2024年の政界は、自民党の裏金事件と共に幕を開けた。東京地検特捜部は2023年12月、最大派閥の安倍派と、二階派の派閥事務所を家宅捜索。派閥パーティー収入の「キックバック」(還流)を受けたとされる安倍派中枢の松野博一前官房長官、萩生田光一前政調会長、世耕弘成前参院幹事長らの任意聴取も実施した。2024年1月には、現職国会議員の逮捕や安倍派、二階派、岸田派の会計責任者らの立件へ踏み切った。 自民裏金問題で「もはや遠い昔」 ウクライナ電撃訪問、日銀総裁交代、G7広島サミット… 岸田首相の「激動の2023年」を振り返ってみた
「またか」とあきれている国民は少なくないだろう。「政治とカネ」を巡る問題は繰り返されてきた。発覚するたびに制度が改正されるものの、また新たな不正が浮かび上がる「いたちごっこ」が続いてきたのだ。政界、特に自民党の自浄能力に疑問符がつく。 深まる一方の政治不信を払拭するために、専門家は「根本的に制度を直す必要がある」と指摘する。どう改善するべきなのだろうか。(共同通信=中田良太) ▽「政治とカネ」を振り返る:ロッキード事件 げんなりさせるのを承知で、まず過去の主な「政治とカネ」問題や、制度改正を振り返ってみたい。最も有名な事件の一つはロッキード事件だろう。元首相の田中角栄氏が逮捕される衝撃の展開となった。 発端は1976年2月に開かれたアメリカ上院の公聴会だった。アメリカの航空会社ロッキード社による旅客機売り込みを巡り、日本への違法な政治献金が発覚した。その後、ロッキード社側から田中氏に5億円が渡ったとして、東京地検特捜部が1976年7月に田中氏を外為法違反容疑で逮捕。8月に起訴した。東京地裁は1983年10月に懲役4年、追徴金5億円の実刑判決を言い渡した。田中氏は上告中の93年12月に死去した。

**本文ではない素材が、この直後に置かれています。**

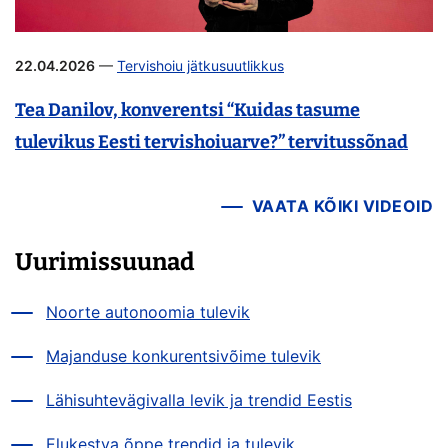
22.04.2026
—
Tervishoiu jätkusuutlikkus
Tea Danilov, konverentsi “Kuidas tasume
tulevikus Eesti tervishoiuarve?” tervitussõnad
VAATA KÕIKI VIDEOID
Uurimissuunad
Noorte autonoomia tulevik
Majanduse konkurentsivõime tulevik
Lähisuhtevägivalla levik ja trendid Eestis
Elukestva õppe trendid ja tulevik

田中氏は首相在任中も金権政治が国民の批判を浴び、1974年に退陣した。「クリーン三木」と呼ばれた三木武夫氏が次の首相となり、1975年に政治資金規正法を改正。企業・団体献金を年1億5000万円までと制限し、全ての政党、政治団体に収支報告を義務づけた。 法改正もむなしく「政治とカネ」は政治不信を生み出し続けた。1988年には戦後最大規模の汚職事件が発覚する。リクルート事件だ。 ▽リクルート事件:竹下内閣総辞職、政治改革の機運高まる 1988年6月、リクルートの関連不動産会社の未公開株が川崎市助役に供与されたとの疑惑が報じられた。中央政界に波及し、譲渡先に当時の竹下登首相や、後の首相である宮沢喜一氏ら与野党政治家の名前も浮上。値上がり確実とされた株を政財界の大物らが譲渡され、売却により「ぬれ手で粟」の巨利を得ていたことが判明した。 東京地検特捜部は1989年5月、藤波孝生元官房長官らを受託収賄罪で在宅起訴した。翌6月に竹下内閣は総辞職。後を継いだ宇野宗佑首相が臨んだ7月の参院選は宇野氏の女性問題も重なり、自民党の大敗となった。宇野氏は首相在任わずか69日で退陣した。